Barbershops are a fast-growing industry…
Lately, there has been huge growth in the barbershop industry. Local neighborhood shops are popping up all over the place, bringing with them a sense of community closeness. Europe and the US saw the highest number of barbershops open in 2015. There has been a 20% growth in the profession in Pennsylvania since 2007. Forbes predicts that the barbershop industry will reach $26B by the year 2020. Landlords are loving this increase and are cashing in on this by offering cheaper small rental units to barbershops. They are looking to fill vacant retail space with all sorts of new concepts geared toward health and beauty. Many of these rental units were standing empty because they were too small for other industries. These smaller rentals happen to be just the right size for a barbershop. Since landlords have been having a hard time renting out these units, many are offering them at a very cheap price to barbershops. This is definitely a plus for a new business struggling to open its doors.
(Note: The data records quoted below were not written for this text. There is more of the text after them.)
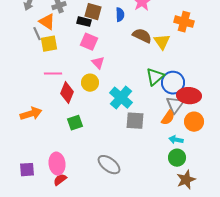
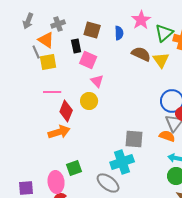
black rectangle: (84, 22) -> (76, 46), moved, turned 64
green triangle: (155, 77) -> (164, 33), moved
cyan cross: (121, 98) -> (122, 162), moved, turned 30
orange arrow: (31, 114) -> (59, 132), moved
orange semicircle: (168, 118) -> (167, 136), turned -105
green square: (75, 123) -> (74, 168), moved

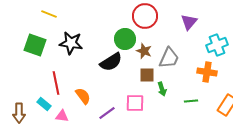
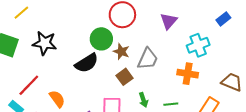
yellow line: (49, 14) -> (21, 13), turned -63
brown square: (147, 75) -> (125, 77), turned -35
red line: (56, 83) -> (29, 85), turned 55
green arrow: (162, 89) -> (143, 100), moved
13.4% ESTIMATED GROWTH 7.4% NATIONAL AVERAGE
This line chart shows the 10-year projected employment growth (from 2014 to 2024) for Barbers. This profession is expected to grow faster than 7.4%, the average rate of national job growth.
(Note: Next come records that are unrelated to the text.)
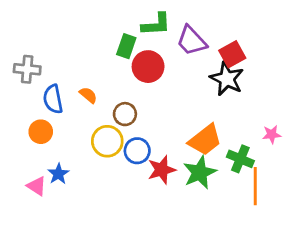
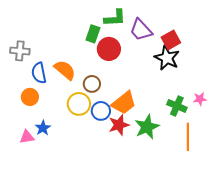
orange semicircle: (88, 95) -> (65, 70), size x1.6
orange trapezoid: (205, 140) -> (124, 103), moved
green cross: (240, 159) -> (177, 106), moved
pink triangle: (37, 186) -> (27, 137), turned -42

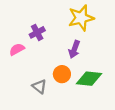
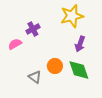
purple arrow: (74, 49) -> (80, 44), moved
green diamond: (89, 79) -> (79, 70), turned 65

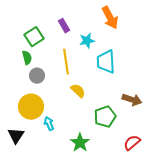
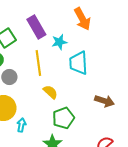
purple rectangle: (64, 26) -> (36, 27), size x1.6
green pentagon: (105, 117) -> (63, 118), moved
cyan arrow: (49, 124) -> (21, 125), turned 32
Source: Bureau of Labor Statistics
Barbers are indeed one of the fastest growing professions in the US. Although, there are companies that are now producing and selling disposable razors online at very cheap prices, fortunately, there is no way to receive a haircut or shave online. Cheap razors might make it more convenient and quicker to get a shave at home. Still, shaving at home doesn’t provide the relaxation you feel from a hot towel shave. You can’t get the same clean close shave at home that your barber can provide you with. Of course, your barber can take care of the back of your neck and clean you up like you will never be able to do for yourself at home. No place provides the sense of community and conversation like a visit to your neighborhood barbershop can. The trend for men to look more masculine and well groomed is defiantly on the rise, making it almost a sure thing that barbershops are here to stay.